English    Türkçe    فارسی   

2
1841-1850

  • Kimi altına, gümüşe sahip olmuş, zenginlikte naziri olmayan bir dereceye erişmiş görürsen, bil ki o, kazanma zahmetine sabretmiştir.
  • هر که را دیدی به زر و سیم فرد ** دان که اندر کسب کردن صبر کرد
  • Gözü açık olan bunları sebepsiz, Allah hikmeti olarak görür. Fakat mademki sen duygu âlemindesin, sebeplere kulak as!
  • بی‏سبب بیند چو دیده شد گذار ** تو که در حسی سبب را گوش دار
  • Sebeplere yapışmamak, onları görmemek makamı; ruhu tabayi âleminden kurtulmuş olanındır.
  • آن که بیرون از طبایع جان اوست ** منصب خرق سببها آن اوست‏
  • Bu çeşit adam, peygamberlerin mucizeleri çeşmesini sebepsiz görür. Onları, sudan, ottan meydana geliyor bilmez.
  • بی‏سبب بیند نه از آب و گیا ** چشم چشمه‏ی معجزات انبیا
  • Bu sebep, doktorla hasta, kandille fitil gibidir. 1845
  • این سبب همچون طبیب است و علیل ** این سبب همچون چراغ است و فتیل‏
  • Gece kandiline yeni bir fitil bük, fakat güneş kandilini bunlara muhtaç sanma.
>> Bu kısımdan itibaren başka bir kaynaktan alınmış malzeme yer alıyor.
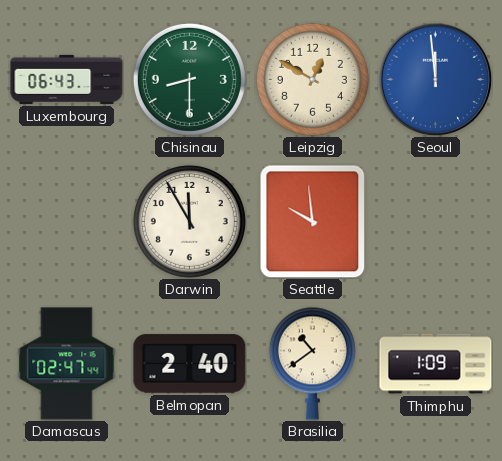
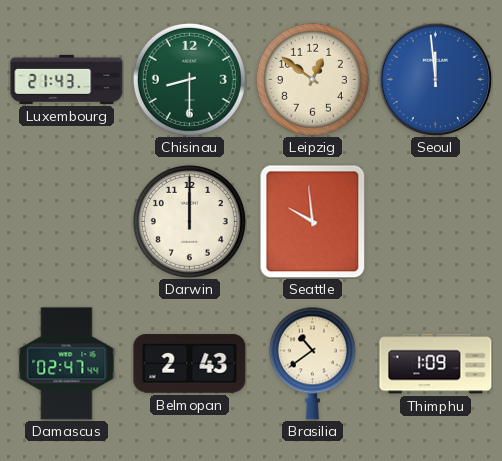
Luxembourg: 06:43 -> 21:43
Leipzig: 12:50 -> 12:51
Darwin: 11:55 -> 12:00
Belmopan: 2:40 -> 2:43
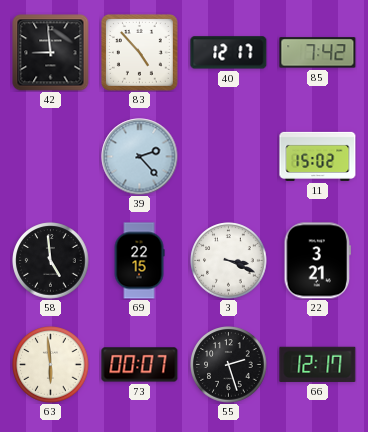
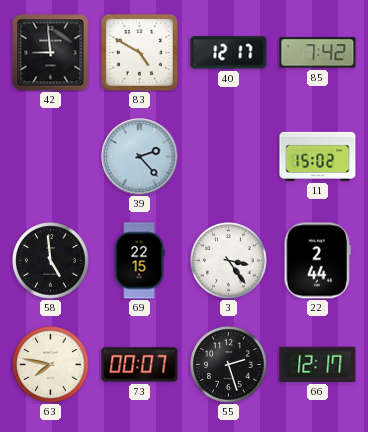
83: 4:53 -> 4:50
3: 3:19 -> 3:24
22: 3:21 -> 2:44
63: 5:59 -> 7:47
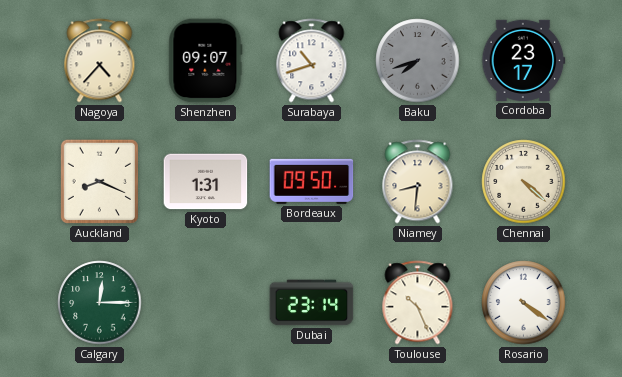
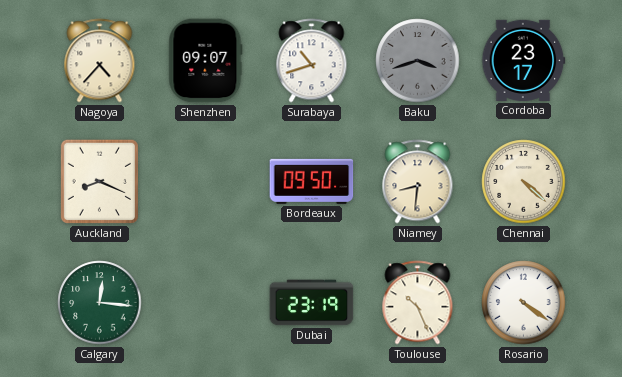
Baku: 7:42 -> 3:42
Kyoto: 1:31 -> none
Calgary: 12:15 -> 12:16
Dubai: 23:14 -> 23:19
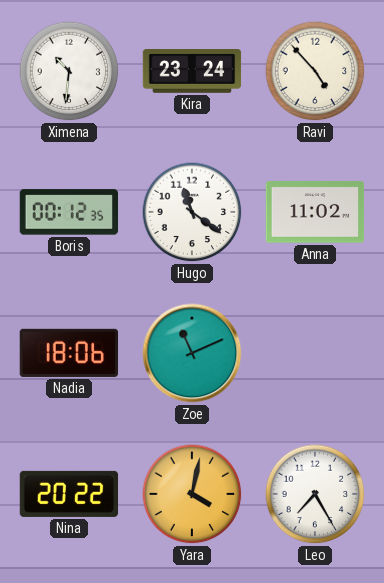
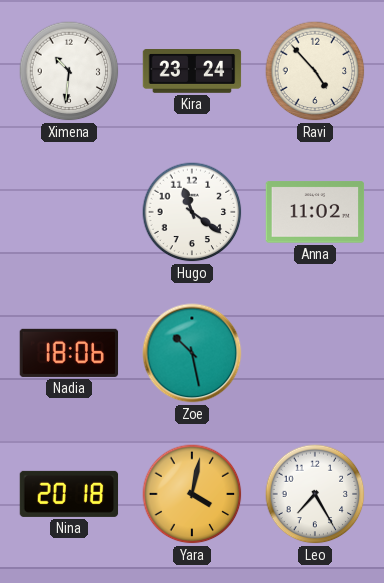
Boris: 00:12 -> none
Zoe: 11:11 -> 10:28
Nina: 20:22 -> 20:18
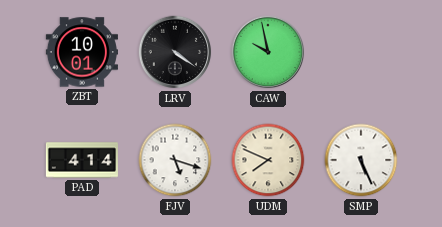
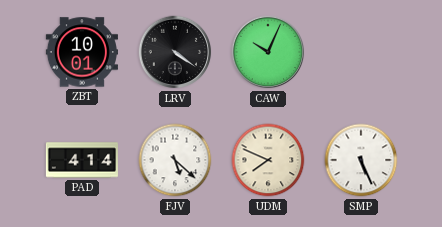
CAW: 9:58 -> 10:04
FJV: 5:18 -> 5:22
  • شب چراغت را فتیل نو بتاب ** پاک دان زینها چراغ آفتاب‏
  • Yürü, aşevinin damı için samanlı balçık hazırla. Fakat bil ki kâinatın damı, buna muhtaç değil.
  • رو تو کهگل ساز بهر سقف خان ** سقف گردون را ز کهگل پاک دان‏
  • Ah. Sevgilimiz, gamımızı yakıp mahvedince gece yalnızlığı bile geçti, gündüz oldu.
  • اه که چون دل دار ما غم سوز شد ** خلوت شب در گذشت و روز شد
  • Ay, ancak geceleyin cilve eder. Gönlün istediği sevgiliyi gönül derdinden başka bir şey de arama.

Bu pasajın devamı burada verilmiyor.